Cette molécule a fait l'objet d'un dépôt de brevet
et d'une publication, qui sortira le 19 mars dans le journal ASC Chemical
Biology.
Malgré les nombreux progrès réalisés
dans la lutte contre le VIH, cette infection est toujours responsable
de millions de morts chaque année. La recherche de nouvelles cibles
cellulaires, contre lesquelles diriger de nouveaux traitements antiviraux,
demeure un enjeu important.
Des chercheurs de l'Institut de Biologie Structurale (CNRS /Université
Joseph Fourier/CEA)(1) ont travaillé sur un récepteur, nommé
DC-SIGN, qui se trouve à la surface des cellules dendritiques :
ces cellules du système immunitaire sont présentes dans
les zones de contact avec l'extérieur, comme les épidermes
ou les muqueuses, premiers sites de rencontre avec les pathogènes.

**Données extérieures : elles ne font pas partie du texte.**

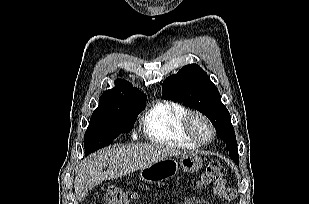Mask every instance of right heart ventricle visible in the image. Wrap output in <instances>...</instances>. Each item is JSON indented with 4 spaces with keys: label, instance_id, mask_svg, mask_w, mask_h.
<instances>
[{
    "label": "right heart ventricle",
    "instance_id": "1",
    "mask_svg": "<svg viewBox=\"0 0 309 204\" xmlns=\"http://www.w3.org/2000/svg\"><path fill=\"white\" fill-rule=\"evenodd\" d=\"M189 112L183 104L162 100L153 104L142 117L145 136L152 142L168 146L195 148L185 133L183 122Z\"/></svg>",
    "mask_w": 309,
    "mask_h": 204
}]
</instances>
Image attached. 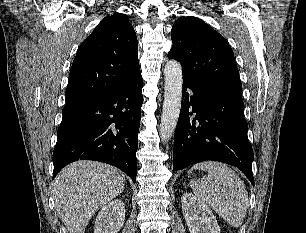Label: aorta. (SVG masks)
<instances>
[{
	"label": "aorta",
	"instance_id": "obj_1",
	"mask_svg": "<svg viewBox=\"0 0 306 233\" xmlns=\"http://www.w3.org/2000/svg\"><path fill=\"white\" fill-rule=\"evenodd\" d=\"M165 93L160 123V137L167 142L173 135L180 114L182 100V67L176 60H170L164 68Z\"/></svg>",
	"mask_w": 306,
	"mask_h": 233
}]
</instances>
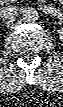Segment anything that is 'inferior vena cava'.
<instances>
[{
  "label": "inferior vena cava",
  "instance_id": "inferior-vena-cava-1",
  "mask_svg": "<svg viewBox=\"0 0 63 107\" xmlns=\"http://www.w3.org/2000/svg\"><path fill=\"white\" fill-rule=\"evenodd\" d=\"M18 13V8L13 5L2 7L0 10V17L3 20H12Z\"/></svg>",
  "mask_w": 63,
  "mask_h": 107
}]
</instances>
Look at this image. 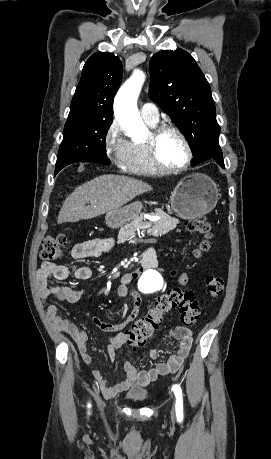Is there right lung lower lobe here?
Instances as JSON below:
<instances>
[{"mask_svg":"<svg viewBox=\"0 0 271 459\" xmlns=\"http://www.w3.org/2000/svg\"><path fill=\"white\" fill-rule=\"evenodd\" d=\"M80 162H92V161H87V160H83V161H80ZM71 164V163H70ZM69 164H64V165H61L59 167H56V170H55V175L62 169L64 168L65 166H67Z\"/></svg>","mask_w":271,"mask_h":459,"instance_id":"obj_1","label":"right lung lower lobe"}]
</instances>
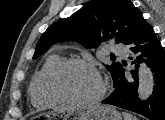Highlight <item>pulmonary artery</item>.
<instances>
[{
	"label": "pulmonary artery",
	"instance_id": "e3ab8cb5",
	"mask_svg": "<svg viewBox=\"0 0 165 120\" xmlns=\"http://www.w3.org/2000/svg\"><path fill=\"white\" fill-rule=\"evenodd\" d=\"M111 50H112V52H114L115 54H118V55L127 54V50L121 45H112Z\"/></svg>",
	"mask_w": 165,
	"mask_h": 120
}]
</instances>
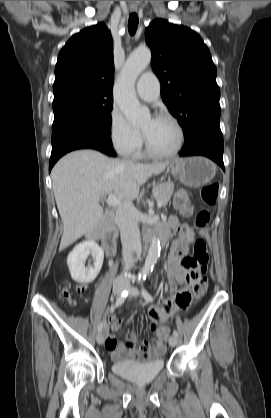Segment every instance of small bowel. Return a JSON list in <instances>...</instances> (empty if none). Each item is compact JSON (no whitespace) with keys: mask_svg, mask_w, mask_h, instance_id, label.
<instances>
[{"mask_svg":"<svg viewBox=\"0 0 271 418\" xmlns=\"http://www.w3.org/2000/svg\"><path fill=\"white\" fill-rule=\"evenodd\" d=\"M168 225L173 230L179 232L180 224L176 217H170ZM185 255L186 251L182 245V237H180L172 248L167 267L168 276L171 282L170 299L161 307H152L149 310V317L152 321V325L155 326L153 331L158 338L151 344L143 342L141 345H137V335L134 332L127 333L126 340L128 344L118 342L114 334H106L104 337V345L110 358L119 359L121 357H129L142 360L164 353L165 346L163 345L162 339L166 337L167 329L162 326V324L167 321L176 310L188 308L191 302L189 287L191 285L194 286L195 284V277L193 274L187 272L182 266V259ZM85 288V285H80L78 290L84 291ZM184 298L189 299V303L183 304L182 300ZM110 322L114 332L118 331L123 324V320L116 317H112Z\"/></svg>","mask_w":271,"mask_h":418,"instance_id":"c3829d8e","label":"small bowel"}]
</instances>
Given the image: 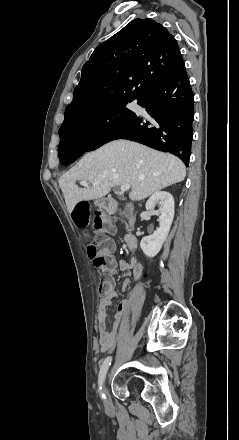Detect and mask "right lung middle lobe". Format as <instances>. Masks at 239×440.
Returning a JSON list of instances; mask_svg holds the SVG:
<instances>
[{
  "mask_svg": "<svg viewBox=\"0 0 239 440\" xmlns=\"http://www.w3.org/2000/svg\"><path fill=\"white\" fill-rule=\"evenodd\" d=\"M137 98L117 97L102 106L65 120L59 129L60 144L64 147H87L103 132L127 120L133 112L126 109V104Z\"/></svg>",
  "mask_w": 239,
  "mask_h": 440,
  "instance_id": "obj_1",
  "label": "right lung middle lobe"
}]
</instances>
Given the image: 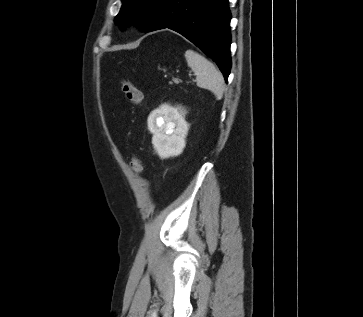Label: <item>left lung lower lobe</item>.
Returning <instances> with one entry per match:
<instances>
[{"label":"left lung lower lobe","mask_w":363,"mask_h":317,"mask_svg":"<svg viewBox=\"0 0 363 317\" xmlns=\"http://www.w3.org/2000/svg\"><path fill=\"white\" fill-rule=\"evenodd\" d=\"M230 19L228 0H160L146 32L169 28L180 33L217 63L227 81Z\"/></svg>","instance_id":"left-lung-lower-lobe-1"}]
</instances>
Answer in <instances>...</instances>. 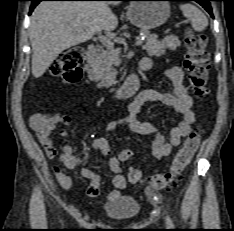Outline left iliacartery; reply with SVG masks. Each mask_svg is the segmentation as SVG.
Segmentation results:
<instances>
[{"label":"left iliac artery","instance_id":"44dca946","mask_svg":"<svg viewBox=\"0 0 234 231\" xmlns=\"http://www.w3.org/2000/svg\"><path fill=\"white\" fill-rule=\"evenodd\" d=\"M166 224H167V227L170 229L174 227V224L169 216L166 217Z\"/></svg>","mask_w":234,"mask_h":231}]
</instances>
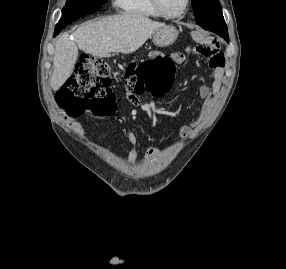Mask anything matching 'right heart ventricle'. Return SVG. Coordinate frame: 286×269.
<instances>
[{"mask_svg": "<svg viewBox=\"0 0 286 269\" xmlns=\"http://www.w3.org/2000/svg\"><path fill=\"white\" fill-rule=\"evenodd\" d=\"M114 4L122 14L137 18L161 17L151 0H115Z\"/></svg>", "mask_w": 286, "mask_h": 269, "instance_id": "right-heart-ventricle-1", "label": "right heart ventricle"}]
</instances>
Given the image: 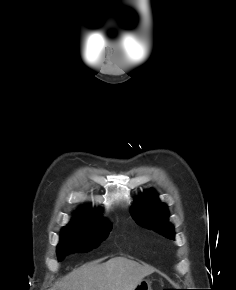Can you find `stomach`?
<instances>
[{
  "mask_svg": "<svg viewBox=\"0 0 236 290\" xmlns=\"http://www.w3.org/2000/svg\"><path fill=\"white\" fill-rule=\"evenodd\" d=\"M151 281L150 280H142L134 290H150Z\"/></svg>",
  "mask_w": 236,
  "mask_h": 290,
  "instance_id": "0dacf381",
  "label": "stomach"
}]
</instances>
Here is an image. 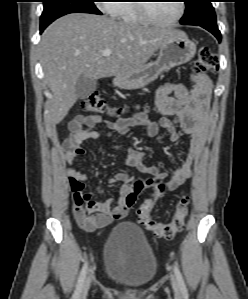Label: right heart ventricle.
Returning a JSON list of instances; mask_svg holds the SVG:
<instances>
[{"label":"right heart ventricle","mask_w":248,"mask_h":299,"mask_svg":"<svg viewBox=\"0 0 248 299\" xmlns=\"http://www.w3.org/2000/svg\"><path fill=\"white\" fill-rule=\"evenodd\" d=\"M131 2L134 1L125 0L119 3H115L113 15L126 24H146L147 22L142 18V16L138 12L137 6Z\"/></svg>","instance_id":"e07e8e85"}]
</instances>
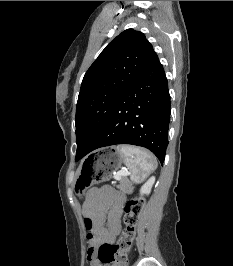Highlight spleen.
I'll use <instances>...</instances> for the list:
<instances>
[{
  "mask_svg": "<svg viewBox=\"0 0 233 266\" xmlns=\"http://www.w3.org/2000/svg\"><path fill=\"white\" fill-rule=\"evenodd\" d=\"M118 150L124 157L131 183L138 184L142 182L157 167L155 157L144 149L121 145Z\"/></svg>",
  "mask_w": 233,
  "mask_h": 266,
  "instance_id": "1",
  "label": "spleen"
}]
</instances>
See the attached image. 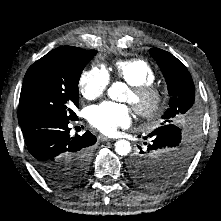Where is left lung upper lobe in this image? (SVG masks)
I'll use <instances>...</instances> for the list:
<instances>
[{
  "mask_svg": "<svg viewBox=\"0 0 221 221\" xmlns=\"http://www.w3.org/2000/svg\"><path fill=\"white\" fill-rule=\"evenodd\" d=\"M165 77L171 96L161 126L149 134L151 141L137 154L141 168L131 171L132 180L149 189H159L176 181L186 170L191 159V148L182 143L181 130L173 125L179 117L192 120L195 116V87L187 68L167 51L151 48ZM169 133V134H168Z\"/></svg>",
  "mask_w": 221,
  "mask_h": 221,
  "instance_id": "1",
  "label": "left lung upper lobe"
}]
</instances>
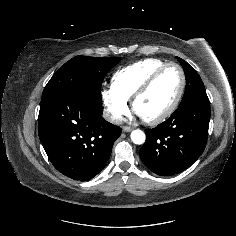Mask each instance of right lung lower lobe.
Returning a JSON list of instances; mask_svg holds the SVG:
<instances>
[{"instance_id":"right-lung-lower-lobe-1","label":"right lung lower lobe","mask_w":236,"mask_h":236,"mask_svg":"<svg viewBox=\"0 0 236 236\" xmlns=\"http://www.w3.org/2000/svg\"><path fill=\"white\" fill-rule=\"evenodd\" d=\"M102 113V105L76 92L41 101L39 138L53 166L65 176L90 180L110 158L121 128L107 122Z\"/></svg>"}]
</instances>
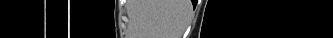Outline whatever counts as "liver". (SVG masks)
Returning <instances> with one entry per match:
<instances>
[{"label": "liver", "mask_w": 333, "mask_h": 38, "mask_svg": "<svg viewBox=\"0 0 333 38\" xmlns=\"http://www.w3.org/2000/svg\"><path fill=\"white\" fill-rule=\"evenodd\" d=\"M192 16L190 0H137V38H180Z\"/></svg>", "instance_id": "1"}]
</instances>
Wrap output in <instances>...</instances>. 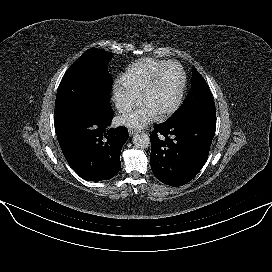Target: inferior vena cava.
Here are the masks:
<instances>
[{
  "instance_id": "obj_1",
  "label": "inferior vena cava",
  "mask_w": 272,
  "mask_h": 272,
  "mask_svg": "<svg viewBox=\"0 0 272 272\" xmlns=\"http://www.w3.org/2000/svg\"><path fill=\"white\" fill-rule=\"evenodd\" d=\"M116 107L119 111L126 112L131 109L132 104L129 101L122 100L116 104Z\"/></svg>"
}]
</instances>
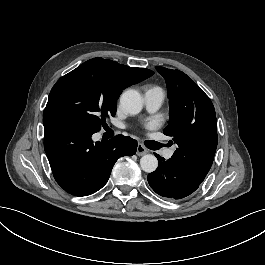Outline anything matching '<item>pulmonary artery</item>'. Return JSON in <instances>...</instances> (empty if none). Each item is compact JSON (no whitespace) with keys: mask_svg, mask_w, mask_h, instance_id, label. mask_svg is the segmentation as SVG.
Listing matches in <instances>:
<instances>
[{"mask_svg":"<svg viewBox=\"0 0 265 265\" xmlns=\"http://www.w3.org/2000/svg\"><path fill=\"white\" fill-rule=\"evenodd\" d=\"M144 100L149 109L156 110L165 102V95L159 88L152 87L144 94Z\"/></svg>","mask_w":265,"mask_h":265,"instance_id":"e3ab8cb5","label":"pulmonary artery"}]
</instances>
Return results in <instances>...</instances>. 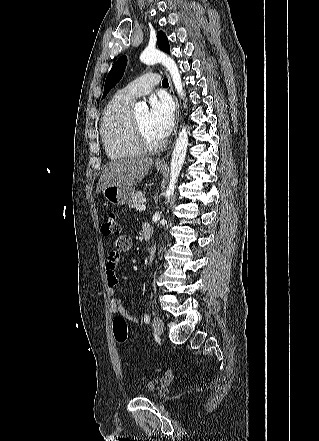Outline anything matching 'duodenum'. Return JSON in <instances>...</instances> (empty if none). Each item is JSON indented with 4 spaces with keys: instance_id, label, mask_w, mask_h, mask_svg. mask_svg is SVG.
<instances>
[{
    "instance_id": "410a0bca",
    "label": "duodenum",
    "mask_w": 319,
    "mask_h": 441,
    "mask_svg": "<svg viewBox=\"0 0 319 441\" xmlns=\"http://www.w3.org/2000/svg\"><path fill=\"white\" fill-rule=\"evenodd\" d=\"M153 228L150 224L145 223L143 225V237L145 240H149L152 237Z\"/></svg>"
}]
</instances>
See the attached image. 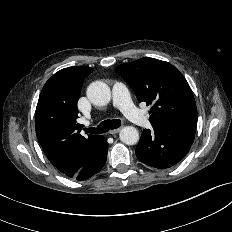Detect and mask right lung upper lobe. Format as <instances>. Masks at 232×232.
<instances>
[{"instance_id":"1","label":"right lung upper lobe","mask_w":232,"mask_h":232,"mask_svg":"<svg viewBox=\"0 0 232 232\" xmlns=\"http://www.w3.org/2000/svg\"><path fill=\"white\" fill-rule=\"evenodd\" d=\"M90 67H68L47 80L35 112V129L49 161L63 174L73 177L101 143V135L80 134L77 101Z\"/></svg>"}]
</instances>
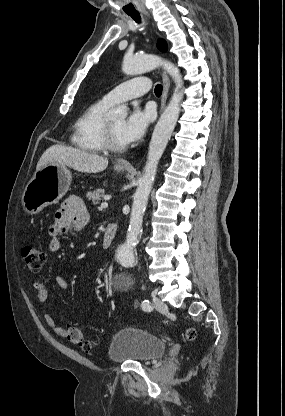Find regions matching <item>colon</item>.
I'll use <instances>...</instances> for the list:
<instances>
[{"mask_svg":"<svg viewBox=\"0 0 285 416\" xmlns=\"http://www.w3.org/2000/svg\"><path fill=\"white\" fill-rule=\"evenodd\" d=\"M22 258L26 263L27 268L32 273H38L46 262V253L33 246H25L21 251ZM196 336L194 329L187 331V337L193 340ZM66 338L75 346L84 351H90L93 348L92 342L85 337L81 329L77 326H69L66 331Z\"/></svg>","mask_w":285,"mask_h":416,"instance_id":"1","label":"colon"}]
</instances>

Ce récepteur est impliqué dans les phases initiales de l'infection
par le VIH. Il représente une cible thérapeutique potentielle
qui n'a pas encore été exploitée jusqu'ici.
Quel est le rôle de DC-SIGN ? En temps normal, il capture des pathogènes
par la reconnaissance de certains oligosaccharides caractéristiques
présents à leur surface. Ces pathogènes sont ensuite
internalisés dans les cellules dendritiques qui les dégradent
et présentent les morceaux à leur surface. Ces cellules
vont ensuite se déplacer jusqu'aux organes lymphoïdes pour
déclencher une réponse immunitaire de l'organisme, c'est-à-dire
la production de lymphocytes T capables de combattre ce pathogène.
Le VIH, lui, utilise DC-SIGN pour se faire transporter intact jusqu'aux
lymphocytes T qu'il va infecter. Il s'attaque en particulier aux lymphocytes
T CD4+ (lymphocytes porteurs d'une molécule nommée CD4 et
sensible au VIH), qui sont la cible principale utilisée par le
virus pour son expansion.
Les chercheurs ont mis au point un composé capable d'inhiber le
processus de transfert du VIH aux lymphocytes T CD4+. Cette molécule
tétravalente, qui possède quatre groupes fonctionnels imitant
les oligosaccharides des pathogènes, est reconnue par DC-SIGN,
empêchant ainsi le VIH d'utiliser ce récepteur pour voyager
jusqu'aux organes lymphoïdes. Elle présente des propriétés
particulièrement intéressantes, une haute solubilité
dans les milieux physiologiques, une cytotoxicité(2) négligeable
et d'un effet longue-durée (même après lavage des
cellules, l'effet bloquant perdure plusieurs heures). En outre, la structure
simple du composé permet d'envisager facilement une production
à grande échelle.
Enfin, dernier avantage mais non le moindre, DC-SIGN est également
utilisé par d'autres pathogènes pour contourner le système
immunitaire. Le composé mis au point par les chercheurs pourrait
également présenter des débouchés dans l'inhibition
de l'infection par les virus de l'hépatite C, de la dengue, Ebola,
du SRAS(3), la bactérie Mycobacterium tuberculosis (responsable
de la tuberculose) et un certain nombre de parasites. Il pourrait même
s'avérer plus efficace que dans le cas du VIH. Ce composé
pourrait ainsi rejoindre la liste des molécules antivirales conçues
sur la base de structures osidiques existant dans la nature, les glycomimétiques,
tel le Tamiflu utilisé contre la grippe saisonnière.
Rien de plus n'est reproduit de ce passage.